International Behavioral Neuroscience Society
- Abbreviation: IBNS
- Formation: 1992
- Legal status: Association
- Purpose: to encourage research and education in the field of behavioral neuroscience
- Headquarters: San Antonio, TX, USA
- Region served: Worldwide
- Membership: 800
- President: Mikhail Pletnikov
- Main organ: Council
- Staff: 1
- Website: www.ibnsconnect.org

= International Behavioral Neuroscience Society =

The International Behavioral Neuroscience Society (IBNS), was founded in 1992. The goal of the IBNS is to "encourage research and education in the field of behavioral neuroscience". Its current president is Mikhail Pletnikov. Brain Research Bulletin, Neuroscience and Biobehavioral Reviews, and Physiology and Behavior are official journals of the IBNS.

== Profile ==

=== Mission ===
The IBNS mission statement is to encourage research and education in the field of behavioral neuroscience by:
- Promoting and encouraging education and research with respect to behavioral neuroscience
- Collaborating with existing public and private organizations to promote and encourage education and research in behavioral neuroscience.

=== Awards ===
Each year the IBNS recognizes top scientists in the field of behavioral neuroscience with:
- The Matthew J. Wayner-NNOXe Pharmaceuticals Award for distinguished lifetime contributions to behavioral neuroscience
- Electing individuals who have made substantial contributions to the Society and to the field of behavioral neuroscience as Fellows.
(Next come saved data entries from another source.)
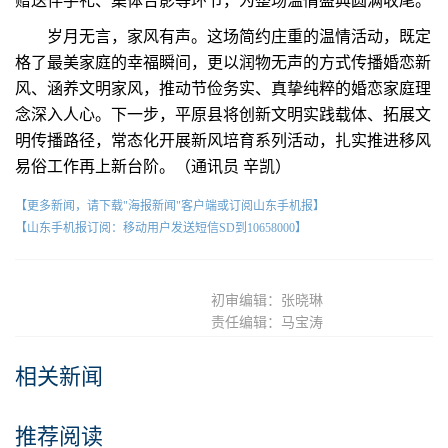
赠送伴手礼、集体合影等环节，为整场温情盛典圆满收尾。
岁月无言，家风有声。这场简约庄重的温情活动，既定
格了最美家庭的幸福瞬间，更以润物无声的方式传播婚恋新
风、涵养文明家风，推动节俭务实、真挚纯粹的婚恋家庭理
念深入人心。下一步，平原县将创新文明实践载体、拓展文
明传播路径，常态化开展新风培育系列活动，扎实推进移风
易俗工作再上新台阶。（通讯员 辛凯）
【更多新闻，请下载"海报新闻"客户端或订阅山东手机报】
【山东手机报订阅：移动用户发送短信SD到10658000】
初审编辑：张晓琳
责任编辑：马宝涛
相关新闻
推荐阅读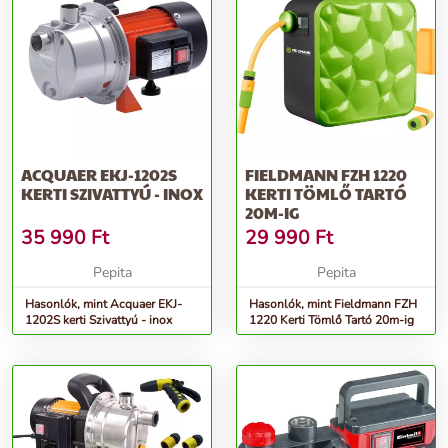
ACQUAER EKJ-1202S
FIELDMANN FZH 1220
KERTI SZIVATTYÚ - INOX
KERTI TÖMLŐ TARTÓ
20M-IG
35 990
Ft
29 990
Ft
Pepita
Pepita
Hasonlók, mint Acquaer EKJ-
Hasonlók, mint Fieldmann FZH
1202S kerti Szivattyú - inox
1220 Kerti Tömlő Tartó 20m-ig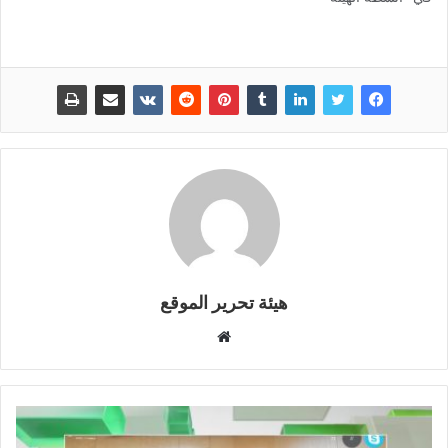
هيئة تحرير الموقع
موقع
الويب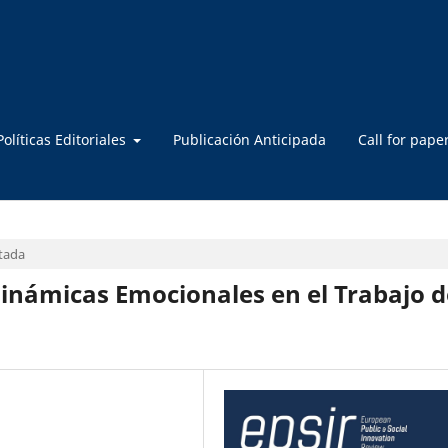
Políticas Editoriales
Publicación Anticipada
Call for pape
rtada
 Dinámicas Emocionales en el Trabajo d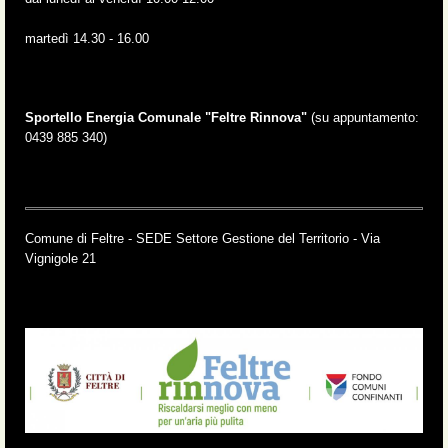
martedì 14.30 - 16.00
Sportello Energia Comunale "Feltre Rinnova"
(su appuntamento:
0439 885 340)
Comune di Feltre - SEDE Settore Gestione del Territorio - Via
Vignigole 21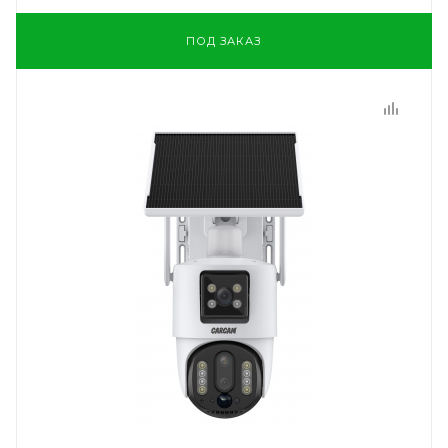
ПОД ЗАКАЗ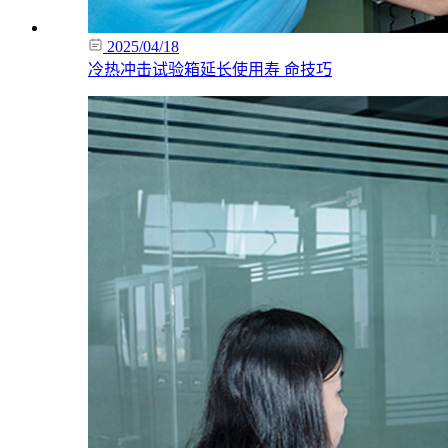
2025/04/18
冷热冲击试验箱延长使用寿 命技巧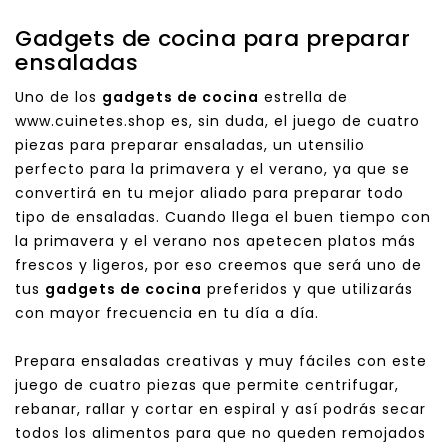
Gadgets de cocina para preparar
ensaladas
Uno de los
gadgets de cocina
estrella de
www.cuinetes.shop es, sin duda, el juego de cuatro
piezas para preparar ensaladas, un utensilio
perfecto para la primavera y el verano, ya que se
convertirá en tu mejor aliado para preparar todo
tipo de ensaladas. Cuando llega el buen tiempo con
la primavera y el verano nos apetecen platos más
frescos y ligeros, por eso creemos que será uno de
tus
gadgets de cocina
preferidos y que utilizarás
con mayor frecuencia en tu día a día.
Prepara ensaladas creativas y muy fáciles con este
juego de cuatro piezas que permite centrifugar,
rebanar, rallar y cortar en espiral y así podrás secar
todos los alimentos para que no queden remojados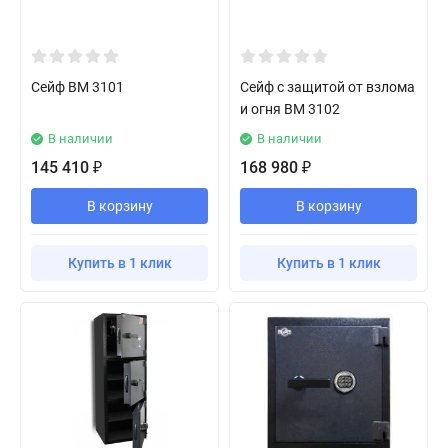
Сейф BM 3101
Сейф с защитой от взлома
и огня BM 3102
В наличии
В наличии
145 410
168 980
₽
₽
В корзину
В корзину
Купить в 1 клик
Купить в 1 клик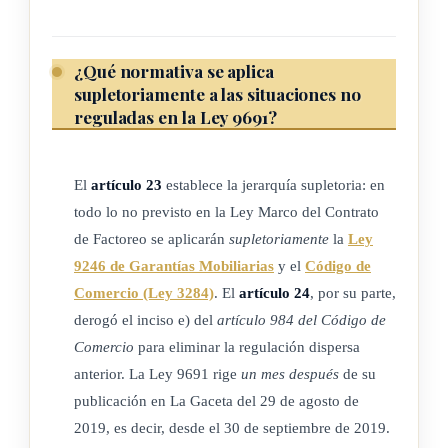
a) Pagar el monto acordado al transmitente en la forma y el
tiempo convenidos en el contrato.
¿Qué normativa se aplica
b) En caso de que renuncie a la garantía del transmitente,
supletoriamente a las situaciones no
reguladas en la Ley 9691?
asumir el riesgo de insolvencia del pagador, según las
condiciones definidas en el contrato.
c) Deber de confidencialidad en relación con los estados
El
artículo 23
establece la jerarquía supletoria: en
financieros e información de los transmitentes.
todo lo no previsto en la Ley Marco del Contrato
de Factoreo se aplicarán
supletoriamente
la
Ley
ARTÍCULO 10
9246 de Garantías Mobiliarias
y el
Código de
Comercio (Ley 3284)
. El
artículo 24
, por su parte,
Atribuciones del transmitente
derogó el inciso e) del
artículo 984 del Código de
Comercio
para eliminar la regulación dispersa
Son atribuciones del transmitente las siguientes:
anterior. La Ley 9691 rige
un mes después
de su
publicación en La Gaceta del 29 de agosto de
a) Transmitir los derechos de crédito y cobro presentes y/o
2019, es decir, desde el 30 de septiembre de 2019.
futuros.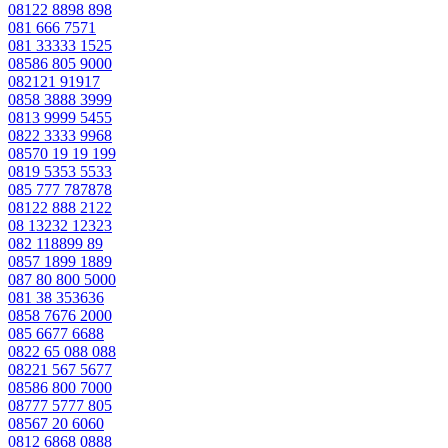
08122 8898 898
081 666 7571
081 33333 1525
08586 805 9000
082121 91917
0858 3888 3999
0813 9999 5455
0822 3333 9968
08570 19 19 199
0819 5353 5533
085 777 787878
08122 888 2122
08 13232 12323
082 118899 89
0857 1899 1889
087 80 800 5000
081 38 353636
0858 7676 2000
085 6677 6688
0822 65 088 088
08221 567 5677
08586 800 7000
08777 5777 805
08567 20 6060
0812 6868 0888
In addition, the International Behavioral Neuroscience Society's award for "outstanding accomplishments in support of scientific research relevant to behavioral neuroscience" is given at irregular intervals. Past recipients include Richard K. Nakamura, Deputy Director of the National Institute for Mental Health.

== History ==
The Society was founded in 1992 with Matthew J. Wayner as its founding president. Other past-presidents have been Paul R. Sanberg (1993), Robert D. Meyer (1994), Linda P. Spear (1995), Gerard P. Smith (1996), Michael L. Woodruff (1997), Robert L. Isaacson (1998), Laszlo Lenard (1999), Jacqueline N. Crawley (2000), John P. Bruno (2001), Mark A. Geyer (2002), Robert Blanchard (2003), C. Sue Carter (2004) Robert Adamec, (2005), Joseph Huston (2006), and Robert Gerlai (2007–2008). The immediate past-president is Kelly Lambert (2009–2010) and the current president is Caroline Blanchard. The society organizes annual meetings and parts of the presentations at these meetings are regularly published as supplements or special issues of peer-reviewed scientific journals.